#### [DIRECTIONS]
Your reply must be the number of lines in the entries that hold the word "please", and nothing else.
---- SUPPLIED MATERIAL
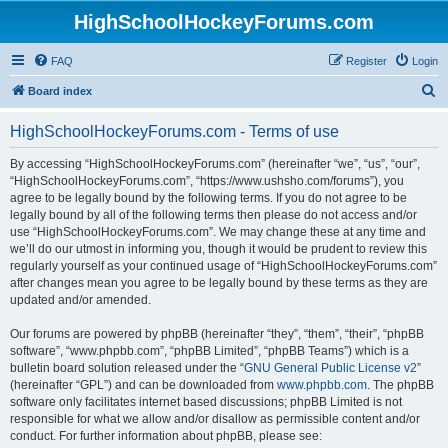
HighSchoolHockeyForums.com
FAQ
Register
Login
S
Board index
e
HighSchoolHockeyForums.com - Terms of use
a
r
By accessing “HighSchoolHockeyForums.com” (hereinafter “we”, “us”, “our”,
“HighSchoolHockeyForums.com”, “https://www.ushsho.com/forums”), you
c
agree to be legally bound by the following terms. If you do not agree to be
h
legally bound by all of the following terms then please do not access and/or
use “HighSchoolHockeyForums.com”. We may change these at any time and
we’ll do our utmost in informing you, though it would be prudent to review this
regularly yourself as your continued usage of “HighSchoolHockeyForums.com”
after changes mean you agree to be legally bound by these terms as they are
updated and/or amended.
Our forums are powered by phpBB (hereinafter “they”, “them”, “their”, “phpBB
software”, “www.phpbb.com”, “phpBB Limited”, “phpBB Teams”) which is a
bulletin board solution released under the “
GNU General Public License v2
”
(hereinafter “GPL”) and can be downloaded from
www.phpbb.com
. The phpBB
software only facilitates internet based discussions; phpBB Limited is not
responsible for what we allow and/or disallow as permissible content and/or
conduct. For further information about phpBB, please see:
--------
#### [EXPECTED ANSWER]
2